An Organic Electrophosphorescent Device Driven by All-Organic Thin-Film Transistor using Polymeric Gate Insulator

Abstract

In this paper, we demonstrate that the organic electrophosphorescent device is driven by the organic thin film transistor with spin-coated photoacryl gate insulator. It was found that electrical output characteristics in our organic thin film transistors using the staggered-inverted top-contact structure showed the non-saturated slope in the saturation region and the sub-threshold nonlinearity in the triode region, where we obtained the maximum power luminance that was about 90 cd/m². Field effect mobility, threshold voltage, and on-off current ratio in 0.45 µm thick gate dielectric layer were 0.17 cm²/Vs, -7 V and 106, respectively.
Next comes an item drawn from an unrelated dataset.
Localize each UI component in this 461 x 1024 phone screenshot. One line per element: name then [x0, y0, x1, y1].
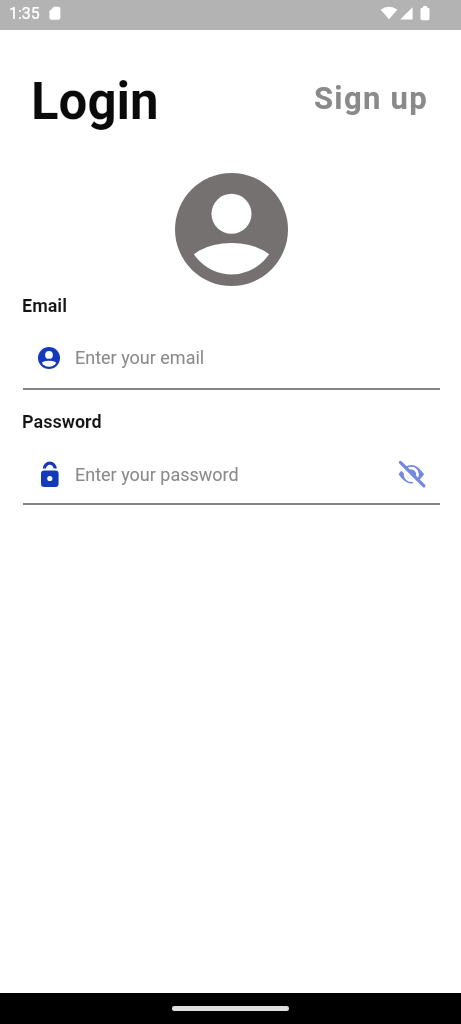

In order to form polyimide as a gate insulator, vapor deposition polymerization process was also introduced instead of spin-coating process, where polyimide film was co-deposited by high-vacuum thermal evaporation from 4,4'-oxydiphthalic anhydride (ODPA) and 4,4'-oxydianiline (ODA) and cured at 150°C for 1hr. It was also found that field effect mobility, threshold voltage, on-off current ratio, and sub-threshold slope with 0.45 µm thick gate dielectric films were 0.134 cm²/Vs, -7 V and 106 AA, and 1 V/decade, respectively.